[INSTRUCTIONS TO FOLLOW]
Below you will find a set of lines. Repeat them all exactly.

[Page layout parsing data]
┌──
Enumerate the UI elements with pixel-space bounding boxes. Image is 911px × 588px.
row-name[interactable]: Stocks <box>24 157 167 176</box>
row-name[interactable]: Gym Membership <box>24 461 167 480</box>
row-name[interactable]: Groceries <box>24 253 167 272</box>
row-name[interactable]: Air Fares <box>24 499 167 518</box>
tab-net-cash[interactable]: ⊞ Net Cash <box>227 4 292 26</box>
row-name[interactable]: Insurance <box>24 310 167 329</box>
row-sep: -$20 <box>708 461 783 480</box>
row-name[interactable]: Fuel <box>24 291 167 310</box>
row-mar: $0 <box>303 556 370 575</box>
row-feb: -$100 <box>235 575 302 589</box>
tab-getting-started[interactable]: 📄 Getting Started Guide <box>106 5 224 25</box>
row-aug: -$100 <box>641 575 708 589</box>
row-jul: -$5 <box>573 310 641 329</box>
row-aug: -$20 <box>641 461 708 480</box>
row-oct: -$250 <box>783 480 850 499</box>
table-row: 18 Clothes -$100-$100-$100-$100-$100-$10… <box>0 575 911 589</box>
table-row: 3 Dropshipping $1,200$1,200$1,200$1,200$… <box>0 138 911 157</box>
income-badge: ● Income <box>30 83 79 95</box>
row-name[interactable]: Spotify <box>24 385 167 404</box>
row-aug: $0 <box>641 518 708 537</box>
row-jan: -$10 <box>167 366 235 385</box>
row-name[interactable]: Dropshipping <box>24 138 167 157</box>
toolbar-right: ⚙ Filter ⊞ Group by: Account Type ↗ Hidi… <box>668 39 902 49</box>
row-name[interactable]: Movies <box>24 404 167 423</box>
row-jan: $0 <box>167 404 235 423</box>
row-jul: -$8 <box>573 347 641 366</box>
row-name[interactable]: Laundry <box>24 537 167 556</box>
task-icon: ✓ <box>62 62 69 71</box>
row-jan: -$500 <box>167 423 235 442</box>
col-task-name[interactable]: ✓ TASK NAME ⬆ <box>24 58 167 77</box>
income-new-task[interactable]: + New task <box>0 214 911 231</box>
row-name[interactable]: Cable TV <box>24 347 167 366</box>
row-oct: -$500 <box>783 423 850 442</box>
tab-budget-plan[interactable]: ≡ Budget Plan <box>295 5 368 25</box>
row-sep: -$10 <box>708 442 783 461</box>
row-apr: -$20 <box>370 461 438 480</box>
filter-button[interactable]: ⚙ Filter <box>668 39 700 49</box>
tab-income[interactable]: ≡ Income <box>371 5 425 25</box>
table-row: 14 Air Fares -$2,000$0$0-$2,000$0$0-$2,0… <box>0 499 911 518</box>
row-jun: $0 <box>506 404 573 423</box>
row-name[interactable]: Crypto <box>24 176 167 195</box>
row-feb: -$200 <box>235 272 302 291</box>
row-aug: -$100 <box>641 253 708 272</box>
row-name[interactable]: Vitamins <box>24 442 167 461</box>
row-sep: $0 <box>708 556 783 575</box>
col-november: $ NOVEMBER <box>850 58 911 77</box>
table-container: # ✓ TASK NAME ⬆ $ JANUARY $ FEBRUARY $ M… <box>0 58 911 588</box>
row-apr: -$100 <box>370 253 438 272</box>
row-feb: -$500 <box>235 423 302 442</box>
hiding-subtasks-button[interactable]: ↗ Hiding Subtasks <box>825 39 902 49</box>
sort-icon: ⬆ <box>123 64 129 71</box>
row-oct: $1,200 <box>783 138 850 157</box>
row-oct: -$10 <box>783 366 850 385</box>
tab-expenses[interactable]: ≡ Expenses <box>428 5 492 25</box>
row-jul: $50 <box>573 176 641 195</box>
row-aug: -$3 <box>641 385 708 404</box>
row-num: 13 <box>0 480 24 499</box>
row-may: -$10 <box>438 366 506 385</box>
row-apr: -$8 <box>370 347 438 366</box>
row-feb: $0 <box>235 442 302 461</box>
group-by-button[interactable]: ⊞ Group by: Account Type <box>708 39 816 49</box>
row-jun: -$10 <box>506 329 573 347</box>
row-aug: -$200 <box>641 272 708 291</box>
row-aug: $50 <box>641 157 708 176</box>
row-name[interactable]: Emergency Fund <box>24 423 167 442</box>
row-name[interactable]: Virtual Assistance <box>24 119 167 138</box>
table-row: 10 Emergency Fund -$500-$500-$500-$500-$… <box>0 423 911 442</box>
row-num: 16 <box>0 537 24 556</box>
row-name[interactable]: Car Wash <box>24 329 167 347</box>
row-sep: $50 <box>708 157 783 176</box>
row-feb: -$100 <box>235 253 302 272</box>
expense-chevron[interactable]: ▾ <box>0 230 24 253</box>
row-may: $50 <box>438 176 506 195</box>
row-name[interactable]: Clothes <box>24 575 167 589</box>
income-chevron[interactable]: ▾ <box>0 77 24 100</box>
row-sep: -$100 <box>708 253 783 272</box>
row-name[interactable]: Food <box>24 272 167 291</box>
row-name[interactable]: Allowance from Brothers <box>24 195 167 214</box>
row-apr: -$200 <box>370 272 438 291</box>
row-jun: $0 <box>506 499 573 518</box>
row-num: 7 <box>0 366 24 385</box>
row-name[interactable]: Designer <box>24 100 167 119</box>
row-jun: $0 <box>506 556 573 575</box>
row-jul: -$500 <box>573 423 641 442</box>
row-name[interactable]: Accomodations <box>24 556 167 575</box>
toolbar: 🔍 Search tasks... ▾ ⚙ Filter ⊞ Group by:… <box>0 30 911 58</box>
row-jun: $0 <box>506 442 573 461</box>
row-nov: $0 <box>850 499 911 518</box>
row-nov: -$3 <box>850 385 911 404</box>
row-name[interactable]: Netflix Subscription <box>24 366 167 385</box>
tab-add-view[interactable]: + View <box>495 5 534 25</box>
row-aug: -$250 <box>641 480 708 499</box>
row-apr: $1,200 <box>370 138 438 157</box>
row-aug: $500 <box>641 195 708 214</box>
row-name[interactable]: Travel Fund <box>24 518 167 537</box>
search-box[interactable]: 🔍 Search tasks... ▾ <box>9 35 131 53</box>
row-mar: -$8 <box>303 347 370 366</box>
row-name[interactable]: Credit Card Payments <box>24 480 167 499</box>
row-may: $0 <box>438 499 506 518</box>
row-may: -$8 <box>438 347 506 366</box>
└──
[YOUR RESPONSE]
Enumerate the UI elements with pixel-space bounding boxes. Image is 911px × 588px.
row-name[interactable]: Stocks <box>24 157 167 176</box>
row-name[interactable]: Gym Membership <box>24 461 167 480</box>
row-name[interactable]: Groceries <box>24 253 167 272</box>
row-name[interactable]: Air Fares <box>24 499 167 518</box>
tab-net-cash[interactable]: ⊞ Net Cash <box>227 4 292 26</box>
row-name[interactable]: Insurance <box>24 310 167 329</box>
row-sep: -$20 <box>708 461 783 480</box>
row-name[interactable]: Fuel <box>24 291 167 310</box>
row-mar: $0 <box>303 556 370 575</box>
row-feb: -$100 <box>235 575 302 589</box>
tab-getting-started[interactable]: 📄 Getting Started Guide <box>106 5 224 25</box>
row-aug: -$100 <box>641 575 708 589</box>
row-jul: -$5 <box>573 310 641 329</box>
row-aug: -$20 <box>641 461 708 480</box>
row-oct: -$250 <box>783 480 850 499</box>
table-row: 18 Clothes -$100-$100-$100-$100-$100-$10… <box>0 575 911 589</box>
table-row: 3 Dropshipping $1,200$1,200$1,200$1,200$… <box>0 138 911 157</box>
income-badge: ● Income <box>30 83 79 95</box>
row-name[interactable]: Spotify <box>24 385 167 404</box>
row-aug: $0 <box>641 518 708 537</box>
row-jan: -$10 <box>167 366 235 385</box>
row-name[interactable]: Dropshipping <box>24 138 167 157</box>
toolbar-right: ⚙ Filter ⊞ Group by: Account Type ↗ Hidi… <box>668 39 902 49</box>
row-name[interactable]: Movies <box>24 404 167 423</box>
row-jan: $0 <box>167 404 235 423</box>
row-jul: -$8 <box>573 347 641 366</box>
row-name[interactable]: Laundry <box>24 537 167 556</box>
task-icon: ✓ <box>62 62 69 71</box>
row-jan: -$500 <box>167 423 235 442</box>
col-task-name[interactable]: ✓ TASK NAME ⬆ <box>24 58 167 77</box>
income-new-task[interactable]: + New task <box>0 214 911 231</box>
row-name[interactable]: Cable TV <box>24 347 167 366</box>
row-oct: -$500 <box>783 423 850 442</box>
tab-budget-plan[interactable]: ≡ Budget Plan <box>295 5 368 25</box>
row-sep: -$10 <box>708 442 783 461</box>
row-apr: -$20 <box>370 461 438 480</box>
filter-button[interactable]: ⚙ Filter <box>668 39 700 49</box>
tab-income[interactable]: ≡ Income <box>371 5 425 25</box>
table-row: 14 Air Fares -$2,000$0$0-$2,000$0$0-$2,0… <box>0 499 911 518</box>
row-jun: $0 <box>506 404 573 423</box>
row-name[interactable]: Crypto <box>24 176 167 195</box>
row-feb: -$200 <box>235 272 302 291</box>
row-aug: -$100 <box>641 253 708 272</box>
row-name[interactable]: Vitamins <box>24 442 167 461</box>
row-sep: $0 <box>708 556 783 575</box>
col-november: $ NOVEMBER <box>850 58 911 77</box>
table-container: # ✓ TASK NAME ⬆ $ JANUARY $ FEBRUARY $ M… <box>0 58 911 588</box>
row-apr: -$100 <box>370 253 438 272</box>
row-feb: -$500 <box>235 423 302 442</box>
hiding-subtasks-button[interactable]: ↗ Hiding Subtasks <box>825 39 902 49</box>
sort-icon: ⬆ <box>123 64 129 71</box>
row-oct: $1,200 <box>783 138 850 157</box>
row-oct: -$10 <box>783 366 850 385</box>
tab-expenses[interactable]: ≡ Expenses <box>428 5 492 25</box>
row-jul: $50 <box>573 176 641 195</box>
row-aug: -$3 <box>641 385 708 404</box>
row-num: 13 <box>0 480 24 499</box>
row-may: -$10 <box>438 366 506 385</box>
row-apr: -$8 <box>370 347 438 366</box>
row-feb: $0 <box>235 442 302 461</box>
group-by-button[interactable]: ⊞ Group by: Account Type <box>708 39 816 49</box>
row-jun: -$10 <box>506 329 573 347</box>
row-aug: -$200 <box>641 272 708 291</box>
row-aug: $50 <box>641 157 708 176</box>
row-name[interactable]: Emergency Fund <box>24 423 167 442</box>
row-name[interactable]: Virtual Assistance <box>24 119 167 138</box>
table-row: 10 Emergency Fund -$500-$500-$500-$500-$… <box>0 423 911 442</box>
row-num: 16 <box>0 537 24 556</box>
row-name[interactable]: Car Wash <box>24 329 167 347</box>
row-sep: $50 <box>708 157 783 176</box>
row-feb: -$100 <box>235 253 302 272</box>
expense-chevron[interactable]: ▾ <box>0 230 24 253</box>
row-may: $50 <box>438 176 506 195</box>
row-name[interactable]: Clothes <box>24 575 167 589</box>
income-chevron[interactable]: ▾ <box>0 77 24 100</box>
row-sep: -$100 <box>708 253 783 272</box>
row-name[interactable]: Food <box>24 272 167 291</box>
row-name[interactable]: Allowance from Brothers <box>24 195 167 214</box>
row-apr: -$200 <box>370 272 438 291</box>
row-jun: $0 <box>506 499 573 518</box>
row-num: 7 <box>0 366 24 385</box>
row-name[interactable]: Designer <box>24 100 167 119</box>
row-jun: $0 <box>506 556 573 575</box>
row-jul: -$500 <box>573 423 641 442</box>
row-name[interactable]: Accomodations <box>24 556 167 575</box>
toolbar: 🔍 Search tasks... ▾ ⚙ Filter ⊞ Group by:… <box>0 30 911 58</box>
row-jun: $0 <box>506 442 573 461</box>
row-nov: $0 <box>850 499 911 518</box>
row-nov: -$3 <box>850 385 911 404</box>
row-name[interactable]: Netflix Subscription <box>24 366 167 385</box>
tab-add-view[interactable]: + View <box>495 5 534 25</box>
row-aug: -$250 <box>641 480 708 499</box>
row-apr: $1,200 <box>370 138 438 157</box>
row-aug: $500 <box>641 195 708 214</box>
row-name[interactable]: Travel Fund <box>24 518 167 537</box>
search-box[interactable]: 🔍 Search tasks... ▾ <box>9 35 131 53</box>
row-mar: -$8 <box>303 347 370 366</box>
row-name[interactable]: Credit Card Payments <box>24 480 167 499</box>
row-may: $0 <box>438 499 506 518</box>
row-may: -$8 <box>438 347 506 366</box>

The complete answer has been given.